Ups and downs and ups

So, things have been interesting for the last couple of days.

Also, the folks renting the property are awesome.

So is our plumber.

Let me just back up a bit…

Yesterday was supposed to be a “family meeting” day between my siblings and my mother. This was something she asked us to do, to discuss “what to do” with her, as she felt she was going to need more care than where she is living.

But she didn’t want to be there.

Well, we insisted she needed to be part of this conversation, since she still has her mental faculties. It’s a discussion we already recognized we needed to have, so we would have time to, say, get her on a waiting list for someplace, or whatever the final decision would be.

She tried to insist we had to get together in person (phone calls or email, not allowed) and that it be at my sister’s place (instead of her own) and when things got delayed due to weather and I suggested waiting until spring – mentioning that we even told the heart clinic not to book appointments for my husband until spring – she made it sound pretty urgent.

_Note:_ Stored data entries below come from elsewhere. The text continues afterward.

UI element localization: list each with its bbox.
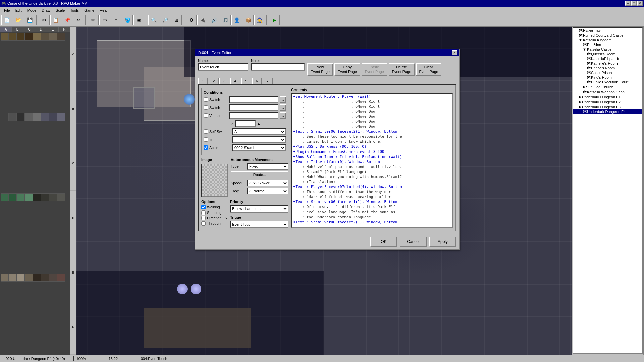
new-event-page-button[interactable]: New Event Page <box>307 63 333 76</box>
dialog-close-button[interactable]: ✕ <box>452 50 457 55</box>
ok-button[interactable]: OK <box>370 237 397 247</box>
actor-checkbox[interactable] <box>204 145 208 150</box>
priority-trigger-group: Priority Below characters Same as charac… <box>230 200 288 228</box>
content-line[interactable]: : : ◇Move Down <box>292 109 452 114</box>
right-side-panel: Contents ♦Set Movement Route : Player (W… <box>291 88 453 228</box>
content-line[interactable]: : the Underdark common language. <box>292 215 452 220</box>
stepping-label: Stepping <box>207 210 221 215</box>
content-line[interactable]: : : ◇Move Down <box>292 119 452 124</box>
variable-checkbox[interactable] <box>204 113 208 118</box>
variable-spinup[interactable]: ▲ <box>257 121 261 126</box>
options-title: Options <box>201 200 227 204</box>
conditions-title: Conditions <box>204 90 286 94</box>
content-line[interactable]: : curse, but I don't know which one. <box>292 139 452 144</box>
content-line[interactable]: : Of course, it's different, it's Dark E… <box>292 204 452 209</box>
am-freq-row: Freq: 1: Lowest 2: Lower 3: Normal 4: Hi… <box>231 188 288 194</box>
name-input[interactable] <box>198 63 248 71</box>
clear-event-page-button[interactable]: Clear Event Page <box>416 63 442 76</box>
am-type-select[interactable]: Fixed Random Approach Custom <box>247 163 288 170</box>
switch1-btn[interactable]: ... <box>280 96 286 103</box>
copy-event-page-button[interactable]: Copy Event Page <box>334 63 360 76</box>
content-line[interactable]: : : ◇Move Right <box>292 104 452 109</box>
content-line[interactable]: : Huh! vel'bol phu' dos xundus xuil rivv… <box>292 164 452 169</box>
cancel-button[interactable]: Cancel <box>400 237 427 247</box>
content-line[interactable]: : S'rami? (Dark Elf language) <box>292 169 452 174</box>
switch1-label: Switch <box>209 98 228 102</box>
page-tab-2[interactable]: 2 <box>209 78 219 84</box>
content-line[interactable]: ♦Text : Srami ver06 faceset1(1), Window,… <box>292 199 452 204</box>
content-line[interactable]: ♦Play BGS : Darkness (90, 100, 0) <box>292 144 452 149</box>
content-line[interactable]: : This sounds different than the way our <box>292 189 452 194</box>
am-freq-select[interactable]: 1: Lowest 2: Lower 3: Normal 4: Higher 5… <box>247 188 288 194</box>
content-line[interactable]: ♦Text : Irisvielface(0), Window, Bottom <box>292 159 452 164</box>
through-checkbox[interactable] <box>201 221 206 226</box>
switch1-checkbox[interactable] <box>204 97 208 102</box>
content-line[interactable]: ♦Set Movement Route : Player (Wait) <box>292 94 452 99</box>
apply-button[interactable]: Apply <box>429 237 456 247</box>
content-line[interactable]: : : ◇Move Down <box>292 124 452 129</box>
content-line[interactable]: ♦Text : PlayerFacever07clothed(4), Windo… <box>292 184 452 189</box>
item-select[interactable] <box>232 136 286 143</box>
content-line[interactable]: ♦Plugin Command : FocusCamera event 3 10… <box>292 149 452 154</box>
item-checkbox[interactable] <box>204 137 208 142</box>
condition-switch1-row: Switch ... <box>204 96 286 103</box>
condition-variable-value-row: ≥ ▲ <box>204 120 286 127</box>
page-tab-7[interactable]: 7 <box>263 78 273 84</box>
switch2-input[interactable] <box>229 104 278 111</box>
content-line[interactable]: ♦Text : Srami ver06 faceset2(1), Window,… <box>292 129 452 134</box>
am-speed-select[interactable]: 1: x8 Slower 2: x4 Slower 3: x2 Slower 4… <box>247 180 288 186</box>
direction-fix-checkbox[interactable] <box>201 216 206 220</box>
image-preview[interactable] <box>201 164 228 197</box>
priority-select[interactable]: Below characters Same as characters Abov… <box>230 205 288 213</box>
options-group: Options Walking Stepping D <box>201 200 227 228</box>
content-line[interactable]: : exclusive language. It's not the same … <box>292 209 452 215</box>
delete-event-page-button[interactable]: Delete Event Page <box>389 63 415 76</box>
paste-event-page-button[interactable]: Paste Event Page <box>362 63 387 76</box>
condition-switch2-row: Switch ... <box>204 104 286 111</box>
self-switch-select[interactable]: A B C D <box>232 128 286 135</box>
content-line[interactable]: : : ◇Move Right <box>292 99 452 104</box>
condition-actor-row: Actor 0002 S'rami <box>204 144 286 151</box>
switch2-checkbox[interactable] <box>204 105 208 110</box>
switch2-btn[interactable]: ... <box>280 104 286 111</box>
stepping-checkbox[interactable] <box>201 210 206 215</box>
page-tab-6[interactable]: 6 <box>252 78 262 84</box>
through-row: Through <box>201 221 227 226</box>
content-line[interactable]: ♦Text : Srami ver06 faceset2(1), Window,… <box>292 220 452 225</box>
actor-select[interactable]: 0002 S'rami <box>232 144 286 151</box>
trigger-select[interactable]: Action Button Player Touch Event Touch A… <box>230 221 288 228</box>
walking-row: Walking <box>201 205 227 209</box>
content-line[interactable]: : (Translation) <box>292 179 452 184</box>
dialog-title-bar: ID:004 - Event Editor ✕ <box>195 49 459 56</box>
self-switch-checkbox[interactable] <box>204 129 208 134</box>
options-priority-section: Options Walking Stepping D <box>201 200 288 228</box>
item-label: Item <box>209 138 231 142</box>
note-input[interactable] <box>251 63 305 71</box>
route-button[interactable]: Route... <box>231 171 288 178</box>
switch1-input[interactable] <box>229 96 278 103</box>
walking-label: Walking <box>207 205 220 209</box>
image-group: Image <box>201 158 228 197</box>
content-line[interactable]: : Huh! What are you doing with humans,S'… <box>292 174 452 179</box>
trigger-title: Trigger <box>230 215 288 219</box>
condition-variable-row: Variable ... <box>204 112 286 119</box>
contents-list[interactable]: ♦Set Movement Route : Player (Wait) : : … <box>291 93 453 228</box>
variable-input[interactable] <box>229 112 278 119</box>
page-tab-4[interactable]: 4 <box>230 78 240 84</box>
event-editor-dialog: ID:004 - Event Editor ✕ Name: Note: New <box>195 49 460 250</box>
page-tab-3[interactable]: 3 <box>219 78 229 84</box>
content-line[interactable]: : See. These two might be responsible fo… <box>292 134 452 139</box>
am-type-label: Type: <box>231 164 246 168</box>
content-line[interactable]: : 'dark elf friend' was speaking earlier… <box>292 194 452 199</box>
page-tab-5[interactable]: 5 <box>241 78 251 84</box>
content-line[interactable]: ♦Show Balloon Icon : Irisviel, Exclamati… <box>292 154 452 159</box>
contents-title: Contents <box>291 88 453 92</box>
condition-self-switch-row: Self Switch A B C D <box>204 128 286 135</box>
content-line[interactable]: : : ◇Move Down <box>292 114 452 119</box>
autonomous-movement-title: Autonomous Movement <box>231 158 288 162</box>
walking-checkbox[interactable] <box>201 205 206 209</box>
variable-btn[interactable]: ... <box>280 112 286 119</box>
variable-value-input[interactable] <box>235 120 256 127</box>
page-tab-1[interactable]: 1 <box>198 78 208 84</box>
autonomous-movement-group: Autonomous Movement Type: Fixed Random A… <box>231 158 288 197</box>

We insisted she had to be part of the conversation, and that we should have it at her place.

It turned out she had ulterior motives about making us get together because she wants us all to get along.

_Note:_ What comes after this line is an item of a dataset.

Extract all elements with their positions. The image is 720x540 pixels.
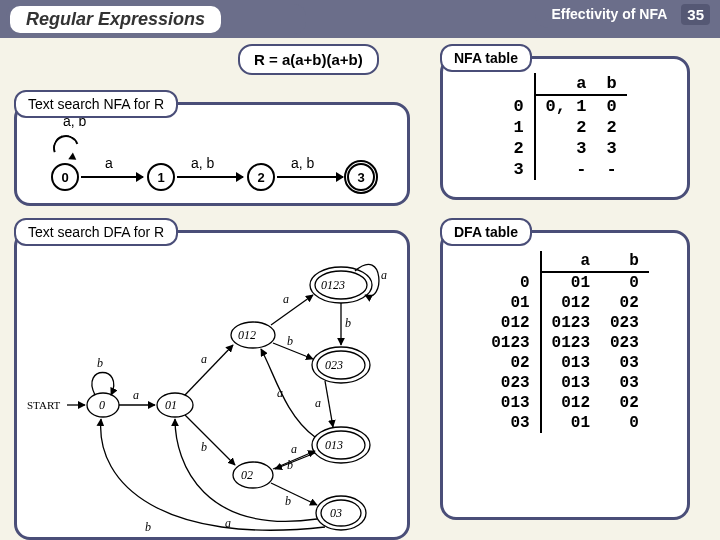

That didn’t work. We did agree to get together – with her! – to have the discussion she asked us to have. The compromise was to have it at my sister’s, instead of her place, because she feels the neighbours can hear everything. So we waited until a nice Saturday, which was supposed to be yesterday, to do this. I was originally going to drop my daughter off at work in one town, using my mother’s car, drive to my mother’s town to pick her up, then drive to another town and my sister’s farm to meet with the rest of the family.

Then the weather happened.

It was supposed to be a warmer day with some snow. Not a big deal.

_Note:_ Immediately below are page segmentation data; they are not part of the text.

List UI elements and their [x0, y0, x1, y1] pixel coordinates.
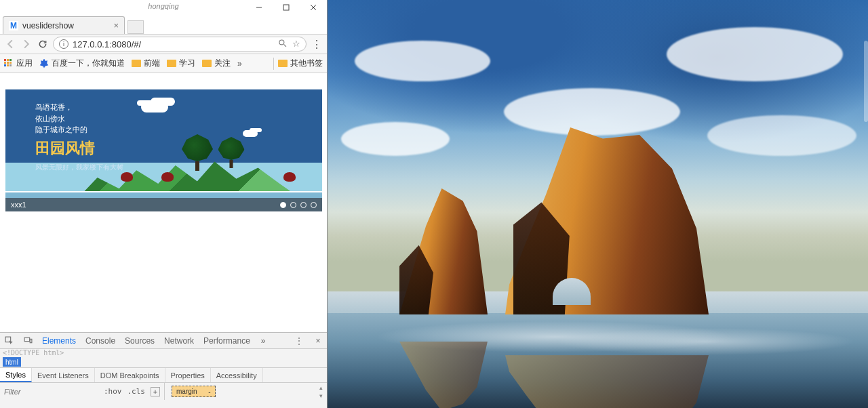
bookmark-label: 百度一下，你就知道	[52, 58, 125, 69]
wallpaper-rock-large	[505, 127, 709, 314]
bookmarks-overflow[interactable]: »	[237, 59, 242, 68]
styles-tab-accessibility[interactable]: Accessibility	[211, 368, 263, 382]
address-bar[interactable]: i 127.0.0.1:8080/#/ ☆	[53, 37, 307, 52]
svg-rect-7	[24, 338, 30, 341]
devtools-tab-sources[interactable]: Sources	[125, 336, 155, 346]
new-tab-button[interactable]	[127, 20, 144, 34]
back-button[interactable]	[4, 38, 16, 50]
bookmark-item[interactable]: 百度一下，你就知道	[39, 58, 125, 69]
elements-source-line: <!DOCTYPE html>	[0, 349, 327, 356]
wallpaper-reflection	[505, 355, 709, 408]
devtools-menu-icon[interactable]: ⋮	[294, 336, 304, 346]
devtools-panel: Elements Console Sources Network Perform…	[0, 332, 327, 408]
other-bookmarks[interactable]: 其他书签	[278, 58, 323, 69]
devtools-tabs-overflow[interactable]: »	[261, 336, 266, 346]
svg-line-5	[284, 45, 286, 47]
slider-caption-bar: xxx1	[5, 198, 322, 211]
cloud-icon	[141, 102, 168, 113]
bookmark-label: 学习	[179, 58, 195, 69]
page-viewport: 鸟语花香， 依山傍水 隐于城市之中的 田园风情 风景无限好，我家楼下有大树 xx…	[0, 73, 327, 332]
box-model-diagram: margin - ▴▾	[165, 384, 327, 399]
cls-toggle[interactable]: .cls	[127, 387, 146, 396]
box-label: margin	[176, 388, 197, 395]
styles-tab-eventlisteners[interactable]: Event Listeners	[32, 368, 95, 382]
desktop-wallpaper	[328, 0, 868, 408]
wallpaper-reflection	[399, 342, 488, 408]
window-titlebar: hongqing	[0, 0, 327, 15]
tab-favicon: M	[9, 21, 18, 30]
svg-point-4	[279, 40, 284, 45]
slider-dot[interactable]	[311, 202, 317, 208]
bookmark-folder[interactable]: 前端	[132, 58, 160, 69]
bookmarks-bar: 应用 百度一下，你就知道 前端 学习 关注 » 其他书签	[0, 54, 327, 73]
cloud-icon	[243, 130, 258, 137]
slogan-line: 依山傍水	[35, 113, 123, 125]
wallpaper-rock-small	[399, 188, 488, 314]
tab-strip: M vueslidershow ×	[0, 15, 327, 34]
close-button[interactable]	[300, 0, 327, 15]
slider-dot[interactable]	[290, 202, 296, 208]
hov-toggle[interactable]: :hov	[104, 387, 122, 396]
apps-shortcut[interactable]: 应用	[4, 58, 33, 69]
devtools-tab-console[interactable]: Console	[85, 336, 115, 346]
bookmark-label: 关注	[214, 58, 231, 69]
chrome-window: hongqing M vueslidershow × i 127.0.0.1:8…	[0, 0, 328, 408]
slider-dot[interactable]	[300, 202, 307, 208]
new-style-rule-button[interactable]: +	[151, 387, 160, 396]
bookmark-folder[interactable]: 关注	[202, 58, 231, 69]
svg-rect-8	[30, 339, 32, 342]
slider-dots	[280, 202, 317, 208]
slider-dot[interactable]	[280, 202, 286, 208]
divider	[273, 58, 274, 70]
styles-filter-row: :hov .cls + margin - ▴▾	[0, 382, 327, 400]
devtools-tab-elements[interactable]: Elements	[42, 336, 76, 346]
apps-icon	[4, 59, 14, 68]
search-in-page-icon[interactable]	[278, 39, 287, 49]
reload-button[interactable]	[37, 38, 49, 50]
url-text: 127.0.0.1:8080/#/	[73, 39, 141, 49]
device-toolbar-icon[interactable]	[23, 336, 33, 346]
styles-filter-input[interactable]	[4, 388, 98, 396]
baidu-icon	[39, 59, 49, 68]
elements-breadcrumb: html	[0, 356, 327, 367]
window-title: hongqing	[148, 2, 178, 10]
tab-title: vueslidershow	[22, 21, 74, 30]
devtools-close-icon[interactable]: ×	[313, 336, 323, 346]
bookmark-label: 其他书签	[290, 58, 323, 69]
window-controls	[245, 0, 327, 15]
svg-rect-1	[283, 5, 289, 10]
breadcrumb-node[interactable]: html	[3, 357, 21, 367]
forward-button[interactable]	[20, 38, 33, 50]
vue-slider[interactable]: 鸟语花香， 依山傍水 隐于城市之中的 田园风情 风景无限好，我家楼下有大树 xx…	[5, 89, 322, 211]
styles-tabbar: Styles Event Listeners DOM Breakpoints P…	[0, 367, 327, 382]
inspect-element-icon[interactable]	[4, 336, 14, 346]
browser-toolbar: i 127.0.0.1:8080/#/ ☆ ⋮	[0, 34, 327, 54]
folder-icon	[278, 60, 288, 67]
styles-tab-styles[interactable]: Styles	[0, 368, 32, 382]
bookmark-label: 前端	[144, 58, 160, 69]
bookmark-star-icon[interactable]: ☆	[292, 39, 300, 49]
site-info-icon[interactable]: i	[59, 39, 68, 49]
devtools-tabbar: Elements Console Sources Network Perform…	[0, 333, 327, 349]
bookmark-folder[interactable]: 学习	[167, 58, 195, 69]
styles-tab-properties[interactable]: Properties	[165, 368, 211, 382]
box-model-margin: margin -	[172, 386, 216, 397]
folder-icon	[202, 60, 212, 67]
minimize-button[interactable]	[245, 0, 273, 15]
devtools-tab-performance[interactable]: Performance	[203, 336, 250, 346]
maximize-button[interactable]	[273, 0, 300, 15]
slide-caption: xxx1	[11, 201, 26, 209]
browser-tab[interactable]: M vueslidershow ×	[3, 16, 125, 34]
tab-close-icon[interactable]: ×	[113, 20, 119, 30]
styles-tab-dombreakpoints[interactable]: DOM Breakpoints	[95, 368, 165, 382]
slogan-sub: 风景无限好，我家楼下有大树	[35, 162, 123, 172]
diagram-scroll[interactable]: ▴▾	[319, 384, 323, 399]
devtools-tab-network[interactable]: Network	[164, 336, 194, 346]
slide-text: 鸟语花香， 依山傍水 隐于城市之中的 田园风情 风景无限好，我家楼下有大树	[35, 102, 123, 172]
apps-label: 应用	[16, 58, 33, 69]
scrollbar-thumb[interactable]	[864, 41, 868, 122]
slogan-line: 鸟语花香，	[35, 102, 123, 113]
folder-icon	[132, 60, 141, 67]
chrome-menu-button[interactable]: ⋮	[311, 38, 323, 50]
box-value: -	[208, 388, 210, 396]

It started to fall heavily during the night, and was blowing pretty hard.

My brother phoned me. He said he would get our mother, and I just needed to worry about getting my daughter to work. Which meant I could take our van instead of my mom’s little car.

This turned out to be a good thing. Her car wouldn’t have made it out the driveway.

The snow was deep, but it was also really light and fluffy. We made it to town and I dropped my daughter off, filled the gas tank, just in case (I’d already made sure there was a shovel in the van!) and updated with my brother through his wife as he made his way to our mother’s. It was slow going for him, but that was about it.

I started to make my way to my sister’s, choosing a highway that is less isolated, and one I knew would be plowed regularly.

It had been plowed, but by the time I was driving on it, winds from the west were already drifting snow over one side.

The side I was on, of course.

Eventually, when I reached a town just before my sister’s town, I found a safe place to pull over. While the highways were okay, I knew there was no way my van would make the miles of gravel roads I’d need to take to get to my sisters. She’s even more in the boonies than we are. So with some creative messaging to my brother, I was able to suggest an alternative meeting location in a city near my sister’s town. He was at our mom’s by then and offered to pick me up on the side of the road where I was, but I assured him I was okay on the highways. It was just the gravel roads I wouldn’t be able to do. So we worked it out and I continued on, not wanting to stay on the side of the road for too long, knowing we could phone my sister once we were safely in a coffee shop somewhere. We were even able to work out a landmark to meet at, so we could drive the final leg together.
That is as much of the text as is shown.